Die Euro-Zone muss wetterfest werden

Um den Euro zu retten, akzeptiert Europa einen Notfallplan für Griechenland - und lässt sogar den IWF ins Haus. Jetzt wirkt die Krise auf die inneren Strukturen der EU: Eine gemeinsame Währungs- und Wirtschaftspolitik ist in greifbarer Nähe.

Um den Euro zu retten, akzeptiert Europa einen Notfallplan für Griechenland - und lässt sogar den IWF ins Haus. Jetzt wirkt die Krise auf die inneren Strukturen der EU: Eine gemeinsame Währungs- und Wirtschaftspolitik ist in greifbarer Nähe.

Heureka! Griechenland ist vorerst gerettet. Die Zusage, dass die übrigen Euroländer dem Not leidenden Partner unter die Arme greifen (lassen), genügt vorerst als Sicherheit. Jetzt kann Athen sich weitere Milliarden borgen, ohne allzu hohe Strafzinsen zu zahlen. Und für den Notfall, dass das Geld ausbleibt, stehen die Retter bereit. Dass deren Einsatz einen hohen Preis hat, ist in erste Linie das Verdienst der Bundeskanzlerin. Völlig frei von Europa-Seligkeit, mit klarem Blick auf den Geldbeutel und die Umfrageergebnisse hat sie bis zuletzt eine deutsche Linie vertreten. Und durchgesetzt.

Ausgerechnet eine deutsche Linie. Wo doch genau deutsche Eigenschaften als Ursache des Problems ausgemacht waren: Lohnzurückhaltung, Fleiß und Sparsamkeit. Deshalb verkauft Deutschland jedes Jahr viel mehr Waren und Dienstleistungen ins Ausland als es dort einkauft. Griechen, Franzosen und Spanier leben auf Pump. Deshalb schulden uns die Menschen in anderen Ländern so schrecklich viel Geld: fast 700 Milliarden Euro. Das ist eine Last, die besonders in der Krise drückt. Und die in einer Währungsunion nun mal nicht durch die Abwertung der eigenen Währung verringert werden kann.

Deshalb kommen selbst die Freunde in den Euroländern auf Ideen wie:
– Deutschland soll quasi von Staats wegen dafür sorgen, dass seine Bürger endlich mehr Geld ausgeben. Und dabei vorzugsweise importierte Waren kaufen.
– Und als größter Nutznießer der gemeinsamen Währung sollen die Deutschen auch die Rettung ihrer Schuldner finanzieren.

Das ist die Umkehrung der Erkenntnis, dass eine Kette nur so stark ist wie ihr schwächstes Glied. Bis zum Gipfel sah es so aus, als wollte Europa sich an seinen Sorgenkindern orientieren. Das hat Merkel verhindert. Für den Moment.

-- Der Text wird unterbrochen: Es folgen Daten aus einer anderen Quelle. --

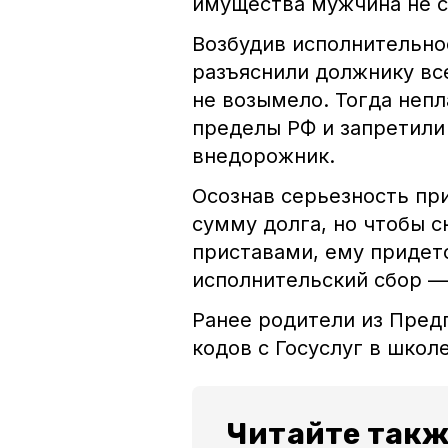
имущества мужчина не с
Возбудив исполнительно
разъяснили должнику вс
не возымело. Тогда непл
пределы РФ и запретили
внедорожник.
Осознав серьезность пр
сумму долга, но чтобы 
приставами, ему придет
исполнительский сбор — 
Ранее родители из Пред
кодов с Госуслуг в школе
Читайте такж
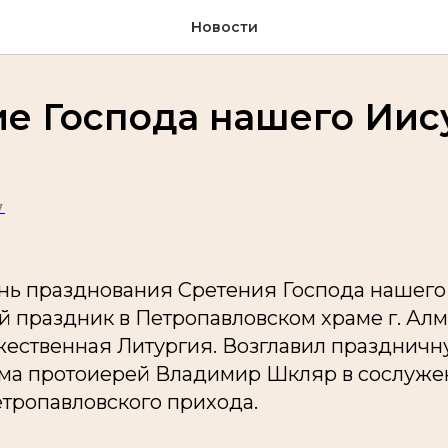
Новости
е Господа нашего Иис
7
ень празднования Сретения Господа нашего
й праздник в Петропавловском храме г. Ал
ественная Литургия. Возглавил праздничн
ама протоиерей Владимир Шкляр в сослуж
етропавловского прихода.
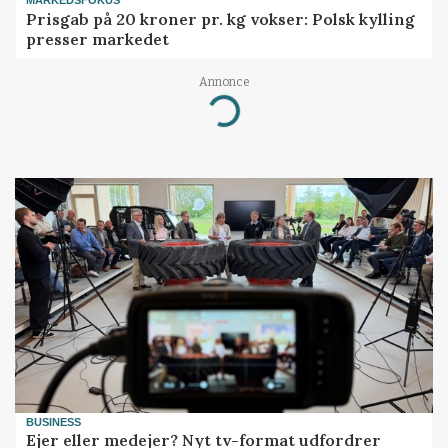
MARKEDSFOKUS
Prisgab på 20 kroner pr. kg vokser: Polsk kylling
presser markedet
Annonce
Loading...
BUSINESS
Ejer eller medejer? Nyt tv-format udfordrer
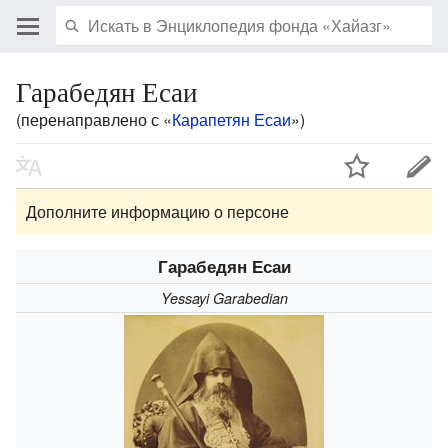
Гарабедян Есаи
(перенаправлено с «
Карапетян Есаи
»)
Дополните информацию о персоне
Гарабедян Есаи
Yessayi Garabedian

Die Euro-Zone kann es nicht dabei belassen, ihren schwachen Mitgliedern einen Rettungsschirm zu spannen. Sie muss vorsorgen und ihre Verträge wetterfest machen – die EU war bislang auf Sonnenschein eingestellt. Nicht vorbereitet auf Sturm und Hagel. Dazu gehört natürlich auch, die Wirtschafts- und Währungspolitik aufeinander und auf die Stabilität des Euro abzustimmen. In der Krise rückt die EU näher aneinander als mit ihrer neuen Verfassung – und beginnt, neue Regeln aufzustellen. Die Sturheit unserer Kanzlerin hat frühzeitig die deutschen Standpunkte gefestigt:

Deutschland muss klar machen, dass seine Exportstärke nicht Schwäche, sondern Vorbild ist. Ganz Europa muss sich im globalen Wettbewerb messen; die Welt ist die Arena, der Preis für den Sieger sind Handelsüberschüsse. Wer sich nicht rechtzeitig fit macht für diesen Wettbewerb, muss den harten Weg gehen – wie die Griechen. Das ist die Berliner Botschaft an die Euroländer. Aber auch wir haben Nachholbedarf: Wenn es uns nicht gelingt, die Überschüsse zu „genießen“ (Ausbau des Dienstleistungssektors, bessere Binnennachfrage, höhere Investitionen im Inland), werden wir auch in den nächsten Jahren noch Rettungsaktionen finanzieren müssen. Kein Händler kann überleben, wenn seine Kunden zahlungsunfähig sind.